Stream 3: Mapping the Connections Between Assets
No asset moves in isolation. Assets influence one another through relationships that strengthen, weaken, and rewire themselves as conditions change. Most models either ignore these connections or assume they are fixed. They are not.
Our third research stream investigates how these dynamic relationships can be learned directly from data using graph-based methods. Rather than relying on pre-specified relationships, our models discover the relational structure between assets and track how it evolves. Crucially, this layer is conditioned on the market states discovered in Stream 2, so the relationships themselves adapt to the prevailing environment.
How They Fit Together
These three streams form a deliberate architectural sequence. Stream 1 transforms raw data into meaningful representations. Stream 2 discovers how market behaviour evolves through those representations. Stream 3 maps the connections between assets, conditioned on the current state of the market. Together, they are intended to produce a general-purpose model of market behaviour that can support a wide range of downstream applications.
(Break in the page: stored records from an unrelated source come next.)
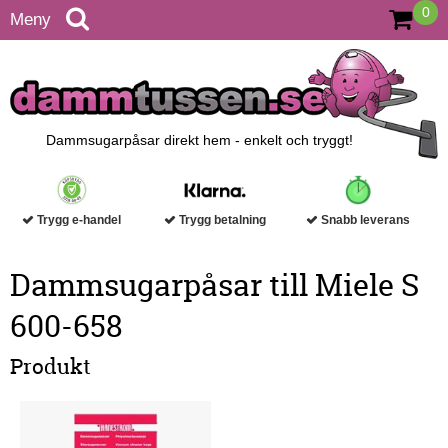
0
Meny
Dammsugarpåsar direkt hem - enkelt och tryggt!
Trygg e-handel
Trygg betalning
Snabb leverans
Dammsugarpåsar till Miele S
600-658
Produkt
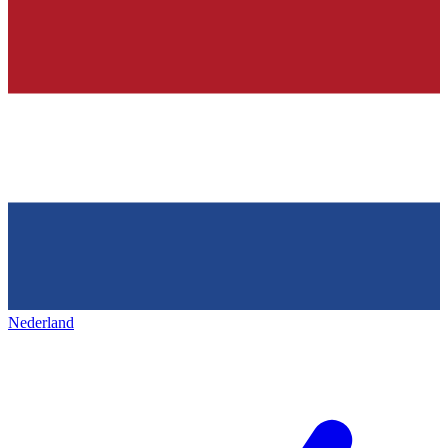
Nederland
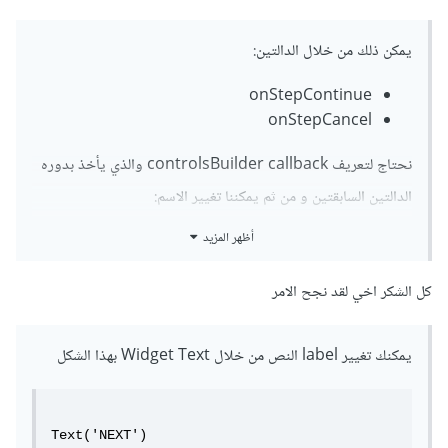
يمكن ذلك من خلال الدالتين:
onStepContinue
onStepCancel
نحتاج لتعريف controlsBuilder callback والذي يأخذ بدوره
الدالتين السابقتين و من ثم يمكننا تغيير الاسم:
أظهر المزيد
هذا مثال عن stepper:
كل الشكر اخي لقد نجح الامر
Stepper(

      controlsBuilder: (BuildContext 
يمكنك تغيير label النص من خلال Widget Text بهذا الشكل
context,

          {VoidCallback onStepContinue, 
VoidCallback onStepCancel}) {

        return Row(

Text('NEXT')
The objective is depth of understanding, not breadth of application. A model that truly learns how markets behave can support many applications as a consequence. But the understanding comes first.
How They Fit Together
The modelling infrastructure we are building is general-purpose by design. While our primary focus is foundational research, the components we develop have direct applicability to a range of problems in quantitative finance.
Statistical arbitrage is one natural application. Traditional statistical arbitrage relies on fixed patterns and historical relationships that erode as they become widely known. A model that understands how assets behave in relation to one another within an evolving market network can detect transient opportunities that static methods miss, and adapt as those opportunities shift. Execution optimisation, risk management, portfolio construction, and market making are equally natural areas for downstream applications, each drawing on different aspects of the same underlying model.
We are not building trading systems. We are building the intelligence layer that trading systems have been missing.